**To do:**
Copy out each line below that has the word "weekday" in it.

(Data items)
= Beginning of Section =

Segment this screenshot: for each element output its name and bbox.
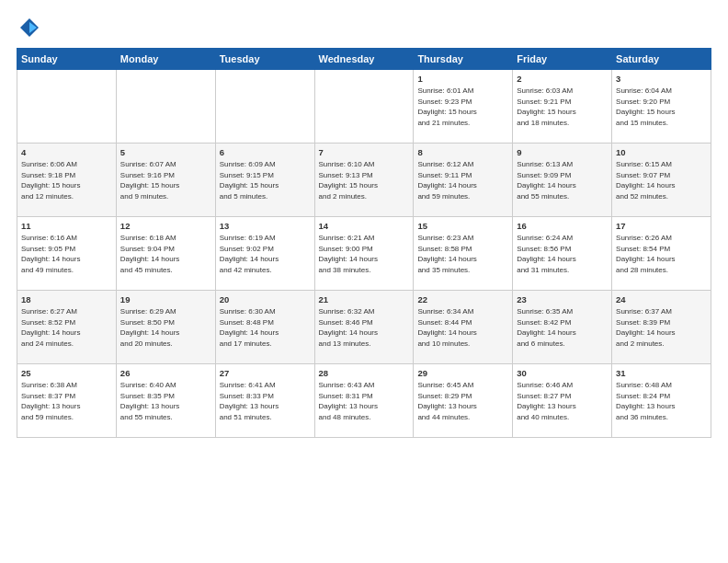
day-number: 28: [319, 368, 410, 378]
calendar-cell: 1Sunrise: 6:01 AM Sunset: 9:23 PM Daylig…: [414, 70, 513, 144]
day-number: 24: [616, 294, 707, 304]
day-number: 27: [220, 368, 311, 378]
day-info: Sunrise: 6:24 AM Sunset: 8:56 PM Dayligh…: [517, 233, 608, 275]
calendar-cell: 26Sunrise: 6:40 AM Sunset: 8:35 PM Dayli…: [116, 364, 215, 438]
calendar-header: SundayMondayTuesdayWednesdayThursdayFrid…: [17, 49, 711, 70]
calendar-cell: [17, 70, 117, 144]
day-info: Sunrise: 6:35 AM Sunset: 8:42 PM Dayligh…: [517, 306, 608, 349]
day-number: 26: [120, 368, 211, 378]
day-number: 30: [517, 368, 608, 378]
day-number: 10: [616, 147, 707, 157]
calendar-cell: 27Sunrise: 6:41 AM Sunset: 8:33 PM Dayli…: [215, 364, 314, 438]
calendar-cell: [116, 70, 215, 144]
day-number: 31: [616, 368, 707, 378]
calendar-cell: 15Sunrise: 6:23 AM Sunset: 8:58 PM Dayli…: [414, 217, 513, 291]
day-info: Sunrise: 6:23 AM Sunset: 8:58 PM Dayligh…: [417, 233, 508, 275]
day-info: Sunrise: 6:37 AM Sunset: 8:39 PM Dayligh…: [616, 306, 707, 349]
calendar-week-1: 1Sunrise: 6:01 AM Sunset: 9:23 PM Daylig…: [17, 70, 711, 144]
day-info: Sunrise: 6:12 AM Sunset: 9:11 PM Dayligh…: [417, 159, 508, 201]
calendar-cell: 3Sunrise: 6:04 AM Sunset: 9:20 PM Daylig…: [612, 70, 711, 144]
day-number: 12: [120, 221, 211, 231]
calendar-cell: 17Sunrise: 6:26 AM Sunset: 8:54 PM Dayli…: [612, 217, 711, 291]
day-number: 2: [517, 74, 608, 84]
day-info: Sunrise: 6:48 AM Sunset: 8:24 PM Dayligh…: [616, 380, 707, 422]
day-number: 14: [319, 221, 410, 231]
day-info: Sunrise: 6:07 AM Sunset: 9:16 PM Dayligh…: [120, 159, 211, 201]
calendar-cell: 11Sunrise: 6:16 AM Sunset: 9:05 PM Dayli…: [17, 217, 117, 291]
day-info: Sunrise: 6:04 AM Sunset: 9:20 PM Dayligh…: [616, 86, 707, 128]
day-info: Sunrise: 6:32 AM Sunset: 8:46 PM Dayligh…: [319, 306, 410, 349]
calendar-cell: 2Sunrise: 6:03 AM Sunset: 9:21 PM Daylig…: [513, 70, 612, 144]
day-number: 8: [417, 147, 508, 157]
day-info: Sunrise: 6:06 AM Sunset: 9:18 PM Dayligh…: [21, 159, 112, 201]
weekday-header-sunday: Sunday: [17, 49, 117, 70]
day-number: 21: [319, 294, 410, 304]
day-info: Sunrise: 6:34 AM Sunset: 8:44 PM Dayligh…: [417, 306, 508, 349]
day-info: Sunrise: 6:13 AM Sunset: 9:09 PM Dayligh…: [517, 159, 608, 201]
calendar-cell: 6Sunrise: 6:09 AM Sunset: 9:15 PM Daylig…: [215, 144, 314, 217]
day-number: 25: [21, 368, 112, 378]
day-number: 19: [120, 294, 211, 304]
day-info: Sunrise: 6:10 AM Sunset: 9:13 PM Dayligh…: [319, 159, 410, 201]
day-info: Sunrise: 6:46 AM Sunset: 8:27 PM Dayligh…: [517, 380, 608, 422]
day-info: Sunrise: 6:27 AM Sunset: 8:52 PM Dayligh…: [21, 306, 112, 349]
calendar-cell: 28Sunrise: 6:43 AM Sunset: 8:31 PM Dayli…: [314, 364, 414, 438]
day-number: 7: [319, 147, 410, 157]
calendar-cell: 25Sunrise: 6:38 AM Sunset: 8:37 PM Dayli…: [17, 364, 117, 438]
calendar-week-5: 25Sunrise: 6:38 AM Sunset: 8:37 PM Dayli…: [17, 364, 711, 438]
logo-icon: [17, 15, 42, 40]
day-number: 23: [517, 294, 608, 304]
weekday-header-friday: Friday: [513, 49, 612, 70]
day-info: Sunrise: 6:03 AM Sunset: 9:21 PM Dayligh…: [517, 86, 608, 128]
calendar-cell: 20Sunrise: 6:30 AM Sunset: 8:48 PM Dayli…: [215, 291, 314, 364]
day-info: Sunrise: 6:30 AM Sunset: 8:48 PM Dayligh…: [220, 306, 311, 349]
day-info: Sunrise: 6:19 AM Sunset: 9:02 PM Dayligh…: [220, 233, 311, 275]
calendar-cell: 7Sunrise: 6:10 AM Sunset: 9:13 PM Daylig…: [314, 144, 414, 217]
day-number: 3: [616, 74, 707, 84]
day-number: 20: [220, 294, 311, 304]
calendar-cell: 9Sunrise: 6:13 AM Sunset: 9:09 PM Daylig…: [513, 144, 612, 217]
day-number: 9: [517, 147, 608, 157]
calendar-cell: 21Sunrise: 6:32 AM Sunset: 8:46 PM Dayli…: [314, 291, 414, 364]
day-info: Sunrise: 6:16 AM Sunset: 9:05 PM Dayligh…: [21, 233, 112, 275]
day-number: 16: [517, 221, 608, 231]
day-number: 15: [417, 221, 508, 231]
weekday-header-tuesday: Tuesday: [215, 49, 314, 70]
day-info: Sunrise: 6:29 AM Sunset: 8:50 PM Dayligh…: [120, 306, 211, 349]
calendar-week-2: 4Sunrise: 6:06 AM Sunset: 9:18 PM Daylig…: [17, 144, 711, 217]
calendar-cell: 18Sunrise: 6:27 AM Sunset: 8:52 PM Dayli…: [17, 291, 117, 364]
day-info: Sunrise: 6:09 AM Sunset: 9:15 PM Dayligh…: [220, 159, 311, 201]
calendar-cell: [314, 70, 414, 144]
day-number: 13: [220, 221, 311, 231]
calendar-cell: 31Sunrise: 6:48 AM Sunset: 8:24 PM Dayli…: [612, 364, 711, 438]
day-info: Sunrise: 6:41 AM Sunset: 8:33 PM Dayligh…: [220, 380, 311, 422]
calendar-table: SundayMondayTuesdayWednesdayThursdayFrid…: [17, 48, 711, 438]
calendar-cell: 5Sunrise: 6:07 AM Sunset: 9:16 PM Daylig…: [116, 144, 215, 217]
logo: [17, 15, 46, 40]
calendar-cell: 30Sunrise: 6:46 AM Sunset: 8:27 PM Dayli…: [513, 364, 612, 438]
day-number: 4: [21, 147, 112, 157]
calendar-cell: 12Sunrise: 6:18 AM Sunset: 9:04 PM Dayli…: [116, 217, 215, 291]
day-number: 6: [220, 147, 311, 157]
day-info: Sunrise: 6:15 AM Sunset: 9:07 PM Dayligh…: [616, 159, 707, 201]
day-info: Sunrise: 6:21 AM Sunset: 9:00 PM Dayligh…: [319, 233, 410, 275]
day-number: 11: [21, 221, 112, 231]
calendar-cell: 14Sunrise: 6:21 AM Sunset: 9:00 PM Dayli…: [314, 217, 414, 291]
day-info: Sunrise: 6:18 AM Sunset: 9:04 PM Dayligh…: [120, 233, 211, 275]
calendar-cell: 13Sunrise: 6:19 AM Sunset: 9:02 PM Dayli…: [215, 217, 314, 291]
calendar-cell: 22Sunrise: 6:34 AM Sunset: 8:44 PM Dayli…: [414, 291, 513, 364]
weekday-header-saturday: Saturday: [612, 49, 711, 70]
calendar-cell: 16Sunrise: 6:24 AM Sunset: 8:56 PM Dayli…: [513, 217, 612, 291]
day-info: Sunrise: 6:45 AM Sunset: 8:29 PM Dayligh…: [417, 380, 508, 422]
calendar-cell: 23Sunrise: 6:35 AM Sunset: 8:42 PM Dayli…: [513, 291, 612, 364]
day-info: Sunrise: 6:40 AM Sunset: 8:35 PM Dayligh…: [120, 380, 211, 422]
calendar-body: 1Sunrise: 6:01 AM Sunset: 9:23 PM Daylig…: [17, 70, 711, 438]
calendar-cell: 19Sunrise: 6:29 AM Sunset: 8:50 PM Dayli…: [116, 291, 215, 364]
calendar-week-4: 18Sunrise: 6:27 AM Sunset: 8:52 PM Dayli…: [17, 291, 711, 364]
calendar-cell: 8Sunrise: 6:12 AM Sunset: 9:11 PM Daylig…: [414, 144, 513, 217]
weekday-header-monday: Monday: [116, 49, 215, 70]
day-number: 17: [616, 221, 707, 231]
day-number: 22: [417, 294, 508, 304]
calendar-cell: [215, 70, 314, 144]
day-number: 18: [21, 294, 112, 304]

= End of Section =

**Answer section:**
weekday-header-sunday: Sunday: [17, 49, 117, 70]
weekday-header-friday: Friday: [513, 49, 612, 70]
weekday-header-tuesday: Tuesday: [215, 49, 314, 70]
weekday-header-saturday: Saturday: [612, 49, 711, 70]
weekday-header-monday: Monday: [116, 49, 215, 70]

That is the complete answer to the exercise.